Last year 14.2 million people traveled southbound across Whatcom County's five border crossings, a 19.9 percent increase compared to 2010, according to data collected by Western Washington University's Center for Economics and Business Research. That's the highest one-year total since 2000, when 14.8 million people traveled southbound into Whatcom County.
Last year's total is still only about half of what was seen in 1990, however, when 27.9 million people crossed into Whatcom County.
While the strong Canadian dollar is one factor for the jump in traffic last year, it's not the only one, said Ken Oplinger, president of the Bellingham/Whatcom Chamber of Commerce & Industry. He noted that in 2007 and 2008, when the Canadian dollar was approaching parity with the U.S. dollar, there was no discernable traffic increase at the border. Between 2002 and 2010, southbound border traffic remained consistent during Canadian dollar fluctuations, ranging from 9.8 million to 11.8 million annually during that period.

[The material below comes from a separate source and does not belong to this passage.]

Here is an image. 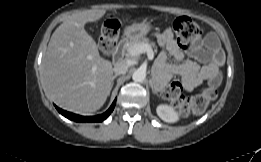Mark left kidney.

"Parity is probably the baseline factor for good crossing numbers, but what has caused the larger increases are the other issues like harmonization (referring to the Harmonized Sales Tax in British Columbia, a controversial new system that raised the sales tax on some items), merchandising and store differences and the amount of duty-free purchases Canadians can make," Oplinger said in an email.
Hart Hodges, director at the Center for Economics and Business Research, agreed that there seems to be a significant shift that's been influenced beyond the strong Canadian dollar. Along with what Oplinger noted, Hodges added that getting some of the major border construction projects out of the way may have helped.

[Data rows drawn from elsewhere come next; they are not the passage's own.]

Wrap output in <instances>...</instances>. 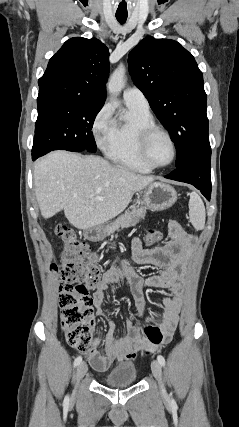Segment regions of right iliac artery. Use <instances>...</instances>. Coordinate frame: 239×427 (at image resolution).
Wrapping results in <instances>:
<instances>
[{
    "instance_id": "82829eb1",
    "label": "right iliac artery",
    "mask_w": 239,
    "mask_h": 427,
    "mask_svg": "<svg viewBox=\"0 0 239 427\" xmlns=\"http://www.w3.org/2000/svg\"><path fill=\"white\" fill-rule=\"evenodd\" d=\"M82 361V357L78 356L75 361H74V367L78 366ZM64 405L68 406L69 405V396L67 395L64 399Z\"/></svg>"
}]
</instances>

With more Canadians traveling into Whatcom County, Hodges said he expects Canadian retailers to try to respond to this shift by making changes either in pricing, inventory or customer service, if that's an issue. He said current Canadian prices for retail goods make sense when the Canadian dollar is in the 85-cent range.

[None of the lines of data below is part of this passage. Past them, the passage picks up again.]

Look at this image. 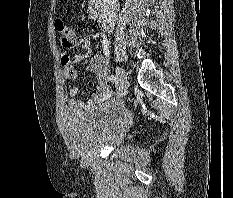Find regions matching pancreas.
<instances>
[{
    "mask_svg": "<svg viewBox=\"0 0 233 198\" xmlns=\"http://www.w3.org/2000/svg\"><path fill=\"white\" fill-rule=\"evenodd\" d=\"M95 0H89V3H92V2H94Z\"/></svg>",
    "mask_w": 233,
    "mask_h": 198,
    "instance_id": "1",
    "label": "pancreas"
}]
</instances>
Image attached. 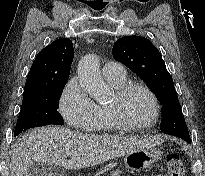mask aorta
I'll return each instance as SVG.
<instances>
[{
  "label": "aorta",
  "mask_w": 205,
  "mask_h": 176,
  "mask_svg": "<svg viewBox=\"0 0 205 176\" xmlns=\"http://www.w3.org/2000/svg\"><path fill=\"white\" fill-rule=\"evenodd\" d=\"M78 79L81 87L96 100L106 97L107 87L99 69L97 56L89 54L84 56L78 64Z\"/></svg>",
  "instance_id": "762f6f07"
}]
</instances>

"So either the exchange rate has to change a little or prices have to change a little - otherwise border crossings will stay high," Hodges said in an e-mail.
Changing prices in Canada won't be easy, said Oplinger, who said packing and distribution costs are higher in Canada on a per-item basis than in the U.S. Also, a number of products have heavy taxes or fees to protect certain industries.
"The federal government in Ottawa is unlikely to make changes to these, given the relatively small number of Canadians that live on the border in most places except the Vancouver/Whatcom area," Oplinger said.